Alongside the barn was the cemetery, where a row of headstones marked the resting places for cats who had passed on. Three of them were for cats who had contravened Mr. Taylor's strict rule that the cats were to leave the birds alone. The three, tough old toms, were caught in flagrante delicto devouring a baby pheasant, feathers and all. They were placed in detention for a week in a cage inside the club, where the other cats passed them "with heads down and eyes averted." At the end of the week they were executed, a stern example to the other cats who knew better than to offend their benefactor.

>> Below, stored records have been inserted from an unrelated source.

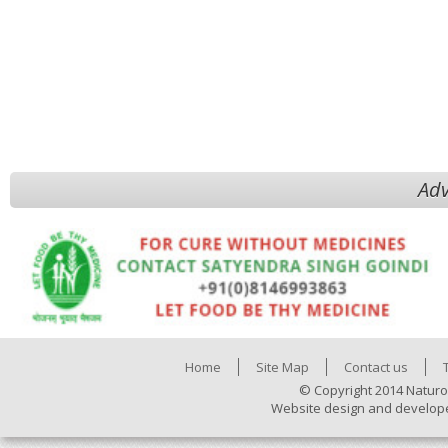
Adv
Home
Site Map
Contact us
© Copyright 2014 Naturo
Website design and develop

There was also a maternity ward in the house, on a pantry shelf among the jars of fruits and vegetables, occupied at the time of Blackie's visit by a mother named Arnold with five kittens. Picking up one of the kittens, Mr. Taylor remarked, "Someday he may be president, but right now he ain't got his eyes open." Though the club was in the barn, the cats did spend time in the house, especially on cold nights when the cats would beg Mr. Taylor to let them in. "Where did they sleep?" asked Blackie, "In the kitchen?" "Not so you'd notice it," retorted Mr. Taylor. "They'd pile right on my big bed. Gorry, if I got up in the night for a drink of water, I'd have to move about three bushels of cats afore I could get out of bed."
The barn is gone, and there is no trace of the graves nor of the gaggle of cats that once roamed the house, but it's pleasant to think about what it must have been like in the very rooms where I live.